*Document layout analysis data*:

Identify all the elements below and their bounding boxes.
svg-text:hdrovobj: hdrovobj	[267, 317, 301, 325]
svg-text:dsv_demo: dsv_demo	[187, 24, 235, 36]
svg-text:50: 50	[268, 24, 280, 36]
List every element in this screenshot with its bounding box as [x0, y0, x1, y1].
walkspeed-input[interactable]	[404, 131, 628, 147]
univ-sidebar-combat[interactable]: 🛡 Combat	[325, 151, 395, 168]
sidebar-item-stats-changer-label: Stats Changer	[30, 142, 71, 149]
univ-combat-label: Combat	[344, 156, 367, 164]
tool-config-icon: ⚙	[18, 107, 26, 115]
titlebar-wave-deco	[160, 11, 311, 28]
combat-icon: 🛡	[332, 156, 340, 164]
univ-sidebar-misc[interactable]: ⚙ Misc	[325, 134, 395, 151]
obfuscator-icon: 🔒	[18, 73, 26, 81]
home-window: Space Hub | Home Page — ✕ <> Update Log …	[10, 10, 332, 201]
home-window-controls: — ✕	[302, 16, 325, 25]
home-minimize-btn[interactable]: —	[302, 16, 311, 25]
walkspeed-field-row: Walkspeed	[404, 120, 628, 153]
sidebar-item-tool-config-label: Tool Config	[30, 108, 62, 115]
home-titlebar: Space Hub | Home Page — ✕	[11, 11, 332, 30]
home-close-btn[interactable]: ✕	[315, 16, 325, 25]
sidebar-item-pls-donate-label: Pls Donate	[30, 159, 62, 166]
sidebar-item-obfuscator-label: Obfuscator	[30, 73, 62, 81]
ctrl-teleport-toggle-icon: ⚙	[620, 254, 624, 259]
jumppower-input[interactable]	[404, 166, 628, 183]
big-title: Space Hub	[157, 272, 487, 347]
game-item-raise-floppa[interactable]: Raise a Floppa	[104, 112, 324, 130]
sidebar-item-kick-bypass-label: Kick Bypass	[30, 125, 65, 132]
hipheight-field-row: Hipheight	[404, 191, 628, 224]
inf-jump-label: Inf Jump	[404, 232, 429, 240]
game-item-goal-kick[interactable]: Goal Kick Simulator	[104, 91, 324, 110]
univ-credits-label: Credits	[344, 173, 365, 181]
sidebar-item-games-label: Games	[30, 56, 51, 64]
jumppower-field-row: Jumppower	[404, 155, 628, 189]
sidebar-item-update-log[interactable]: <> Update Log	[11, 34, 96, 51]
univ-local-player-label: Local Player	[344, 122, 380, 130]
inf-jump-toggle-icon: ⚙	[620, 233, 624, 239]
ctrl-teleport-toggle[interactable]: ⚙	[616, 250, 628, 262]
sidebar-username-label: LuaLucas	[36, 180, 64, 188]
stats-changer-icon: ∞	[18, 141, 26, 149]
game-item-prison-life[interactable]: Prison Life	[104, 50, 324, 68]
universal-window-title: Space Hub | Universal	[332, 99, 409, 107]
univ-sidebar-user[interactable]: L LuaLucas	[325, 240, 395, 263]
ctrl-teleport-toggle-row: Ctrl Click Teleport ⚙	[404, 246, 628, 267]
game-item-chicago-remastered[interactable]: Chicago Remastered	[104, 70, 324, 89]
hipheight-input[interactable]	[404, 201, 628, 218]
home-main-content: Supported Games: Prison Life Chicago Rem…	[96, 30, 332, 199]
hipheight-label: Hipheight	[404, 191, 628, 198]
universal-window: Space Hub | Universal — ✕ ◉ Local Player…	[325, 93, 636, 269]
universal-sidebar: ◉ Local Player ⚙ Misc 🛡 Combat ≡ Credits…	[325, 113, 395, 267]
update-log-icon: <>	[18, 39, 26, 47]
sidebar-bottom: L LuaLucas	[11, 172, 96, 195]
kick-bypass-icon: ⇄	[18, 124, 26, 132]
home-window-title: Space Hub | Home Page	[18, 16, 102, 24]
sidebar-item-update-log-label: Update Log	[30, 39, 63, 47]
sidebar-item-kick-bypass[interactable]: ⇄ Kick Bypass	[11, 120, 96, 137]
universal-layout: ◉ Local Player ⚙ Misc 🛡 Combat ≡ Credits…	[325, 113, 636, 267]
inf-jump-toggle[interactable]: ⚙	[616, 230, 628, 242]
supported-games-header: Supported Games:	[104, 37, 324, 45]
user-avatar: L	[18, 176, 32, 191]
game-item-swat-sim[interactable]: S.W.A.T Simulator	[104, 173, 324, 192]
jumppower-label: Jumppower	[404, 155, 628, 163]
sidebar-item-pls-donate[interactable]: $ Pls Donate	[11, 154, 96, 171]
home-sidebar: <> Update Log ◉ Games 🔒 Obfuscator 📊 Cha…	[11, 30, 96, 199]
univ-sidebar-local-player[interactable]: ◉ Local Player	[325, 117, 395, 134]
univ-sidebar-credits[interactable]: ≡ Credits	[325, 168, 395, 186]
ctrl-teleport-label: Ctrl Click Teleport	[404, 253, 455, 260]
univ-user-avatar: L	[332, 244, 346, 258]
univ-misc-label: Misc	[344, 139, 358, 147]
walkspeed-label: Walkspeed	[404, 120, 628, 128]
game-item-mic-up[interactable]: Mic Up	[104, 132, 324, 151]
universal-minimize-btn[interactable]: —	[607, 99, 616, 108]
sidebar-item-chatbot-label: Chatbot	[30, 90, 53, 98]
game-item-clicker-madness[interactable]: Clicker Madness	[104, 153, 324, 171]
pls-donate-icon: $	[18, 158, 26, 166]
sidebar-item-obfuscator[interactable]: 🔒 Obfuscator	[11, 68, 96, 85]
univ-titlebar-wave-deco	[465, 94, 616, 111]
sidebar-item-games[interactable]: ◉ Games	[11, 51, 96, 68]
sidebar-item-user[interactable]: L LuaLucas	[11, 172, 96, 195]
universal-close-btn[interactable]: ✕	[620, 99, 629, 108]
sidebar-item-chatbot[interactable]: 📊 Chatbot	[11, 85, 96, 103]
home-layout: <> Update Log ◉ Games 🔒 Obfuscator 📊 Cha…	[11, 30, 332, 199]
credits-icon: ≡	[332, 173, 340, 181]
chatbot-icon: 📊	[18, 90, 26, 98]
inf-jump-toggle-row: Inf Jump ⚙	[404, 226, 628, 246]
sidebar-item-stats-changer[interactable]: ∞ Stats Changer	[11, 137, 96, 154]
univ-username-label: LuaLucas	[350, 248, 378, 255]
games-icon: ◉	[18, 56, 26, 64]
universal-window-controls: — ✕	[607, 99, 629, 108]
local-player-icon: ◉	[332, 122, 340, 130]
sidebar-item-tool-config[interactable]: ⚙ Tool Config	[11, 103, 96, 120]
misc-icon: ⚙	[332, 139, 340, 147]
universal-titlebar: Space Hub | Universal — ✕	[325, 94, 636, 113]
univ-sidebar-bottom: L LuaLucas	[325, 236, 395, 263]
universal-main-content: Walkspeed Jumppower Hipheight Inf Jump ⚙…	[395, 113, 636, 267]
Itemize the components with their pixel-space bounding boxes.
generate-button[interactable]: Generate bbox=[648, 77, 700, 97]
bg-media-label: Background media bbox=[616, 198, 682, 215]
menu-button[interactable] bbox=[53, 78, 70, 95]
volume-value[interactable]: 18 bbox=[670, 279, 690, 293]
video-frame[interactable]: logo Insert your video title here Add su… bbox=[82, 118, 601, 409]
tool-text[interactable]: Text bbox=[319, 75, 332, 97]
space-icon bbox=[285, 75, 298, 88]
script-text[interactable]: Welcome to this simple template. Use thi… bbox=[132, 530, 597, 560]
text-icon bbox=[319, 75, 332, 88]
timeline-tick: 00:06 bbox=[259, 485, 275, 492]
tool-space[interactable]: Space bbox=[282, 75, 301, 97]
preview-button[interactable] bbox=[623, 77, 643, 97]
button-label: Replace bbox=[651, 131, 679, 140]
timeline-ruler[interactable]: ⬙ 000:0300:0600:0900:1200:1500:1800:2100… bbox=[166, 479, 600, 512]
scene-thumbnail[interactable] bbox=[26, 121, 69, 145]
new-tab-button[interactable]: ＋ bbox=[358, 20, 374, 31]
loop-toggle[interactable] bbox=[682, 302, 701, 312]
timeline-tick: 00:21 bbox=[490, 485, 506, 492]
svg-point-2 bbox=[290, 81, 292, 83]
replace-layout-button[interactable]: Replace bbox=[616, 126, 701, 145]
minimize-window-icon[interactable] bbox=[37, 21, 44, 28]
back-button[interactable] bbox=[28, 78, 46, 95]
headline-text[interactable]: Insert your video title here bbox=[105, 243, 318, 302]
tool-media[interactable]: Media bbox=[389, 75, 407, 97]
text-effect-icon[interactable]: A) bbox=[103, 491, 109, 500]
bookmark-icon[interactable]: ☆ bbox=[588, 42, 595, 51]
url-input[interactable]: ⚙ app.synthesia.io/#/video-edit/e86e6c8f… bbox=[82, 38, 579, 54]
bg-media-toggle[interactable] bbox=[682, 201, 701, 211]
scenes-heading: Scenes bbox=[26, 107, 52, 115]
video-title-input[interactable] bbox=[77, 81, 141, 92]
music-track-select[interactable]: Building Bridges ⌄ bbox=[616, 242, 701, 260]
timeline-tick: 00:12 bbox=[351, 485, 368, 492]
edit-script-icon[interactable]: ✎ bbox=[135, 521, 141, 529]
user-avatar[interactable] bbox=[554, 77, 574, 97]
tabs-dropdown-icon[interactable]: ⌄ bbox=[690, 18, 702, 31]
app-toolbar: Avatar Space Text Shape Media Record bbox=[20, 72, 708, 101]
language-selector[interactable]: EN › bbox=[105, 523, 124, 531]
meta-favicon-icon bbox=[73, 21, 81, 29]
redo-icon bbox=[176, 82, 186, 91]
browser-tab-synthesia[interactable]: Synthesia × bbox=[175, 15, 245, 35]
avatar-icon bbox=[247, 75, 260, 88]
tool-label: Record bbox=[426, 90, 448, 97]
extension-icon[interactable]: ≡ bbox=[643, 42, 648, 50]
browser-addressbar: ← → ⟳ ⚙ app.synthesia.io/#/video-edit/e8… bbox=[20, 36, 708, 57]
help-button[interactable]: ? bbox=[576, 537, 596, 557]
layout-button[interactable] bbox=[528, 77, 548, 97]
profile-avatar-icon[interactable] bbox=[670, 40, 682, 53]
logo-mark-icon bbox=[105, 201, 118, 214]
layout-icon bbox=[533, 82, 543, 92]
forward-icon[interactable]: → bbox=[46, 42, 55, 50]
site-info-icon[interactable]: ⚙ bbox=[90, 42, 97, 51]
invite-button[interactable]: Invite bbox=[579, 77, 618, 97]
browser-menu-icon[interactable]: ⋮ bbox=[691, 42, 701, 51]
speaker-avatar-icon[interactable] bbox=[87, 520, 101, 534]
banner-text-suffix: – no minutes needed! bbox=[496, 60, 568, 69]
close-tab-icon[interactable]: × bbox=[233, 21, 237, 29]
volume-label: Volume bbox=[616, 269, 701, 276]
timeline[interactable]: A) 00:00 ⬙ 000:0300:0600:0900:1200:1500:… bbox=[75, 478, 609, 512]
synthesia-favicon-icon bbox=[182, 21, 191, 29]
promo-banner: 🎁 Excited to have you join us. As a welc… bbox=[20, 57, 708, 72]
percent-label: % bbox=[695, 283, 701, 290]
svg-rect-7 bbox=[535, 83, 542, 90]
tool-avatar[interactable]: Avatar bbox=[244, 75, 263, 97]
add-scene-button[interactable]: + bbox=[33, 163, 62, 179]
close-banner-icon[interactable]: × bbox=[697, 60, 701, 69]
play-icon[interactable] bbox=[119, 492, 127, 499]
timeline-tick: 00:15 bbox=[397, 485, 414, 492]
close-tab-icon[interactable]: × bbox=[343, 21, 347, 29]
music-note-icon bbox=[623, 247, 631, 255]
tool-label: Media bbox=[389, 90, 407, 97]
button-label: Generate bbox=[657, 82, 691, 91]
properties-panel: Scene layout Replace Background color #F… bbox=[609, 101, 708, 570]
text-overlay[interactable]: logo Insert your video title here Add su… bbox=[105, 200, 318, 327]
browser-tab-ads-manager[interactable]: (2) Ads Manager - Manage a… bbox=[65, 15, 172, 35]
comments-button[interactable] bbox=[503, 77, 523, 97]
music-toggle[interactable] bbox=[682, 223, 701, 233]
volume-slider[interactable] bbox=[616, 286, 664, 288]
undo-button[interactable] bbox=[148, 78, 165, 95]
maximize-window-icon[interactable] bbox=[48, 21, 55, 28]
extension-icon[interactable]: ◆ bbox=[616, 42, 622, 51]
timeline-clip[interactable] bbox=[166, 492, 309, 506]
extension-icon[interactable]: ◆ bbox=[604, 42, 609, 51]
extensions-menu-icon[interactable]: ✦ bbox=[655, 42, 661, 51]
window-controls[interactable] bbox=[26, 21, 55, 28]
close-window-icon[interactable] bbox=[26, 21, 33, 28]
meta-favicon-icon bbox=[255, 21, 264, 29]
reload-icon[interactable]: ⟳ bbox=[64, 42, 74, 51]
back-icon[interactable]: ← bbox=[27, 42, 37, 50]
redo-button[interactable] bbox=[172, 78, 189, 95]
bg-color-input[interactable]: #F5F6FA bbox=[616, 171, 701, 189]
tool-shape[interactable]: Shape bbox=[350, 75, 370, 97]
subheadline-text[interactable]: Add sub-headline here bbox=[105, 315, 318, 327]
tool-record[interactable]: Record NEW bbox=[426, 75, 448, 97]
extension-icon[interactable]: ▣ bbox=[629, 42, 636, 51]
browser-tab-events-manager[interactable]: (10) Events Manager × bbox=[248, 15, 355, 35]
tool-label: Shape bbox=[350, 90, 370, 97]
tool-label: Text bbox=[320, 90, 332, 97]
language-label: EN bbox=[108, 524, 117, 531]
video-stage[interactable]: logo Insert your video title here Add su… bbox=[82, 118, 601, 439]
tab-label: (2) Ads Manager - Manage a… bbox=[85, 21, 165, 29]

*YOUR INSTRUCTIONS*: The records are given above. Copy each line in them that holds "script".

*ANSWER TO THIS PROBLEM*:
script-text[interactable]: Welcome to this simple template. Use thi… bbox=[132, 530, 597, 560]
edit-script-icon[interactable]: ✎ bbox=[135, 521, 141, 529]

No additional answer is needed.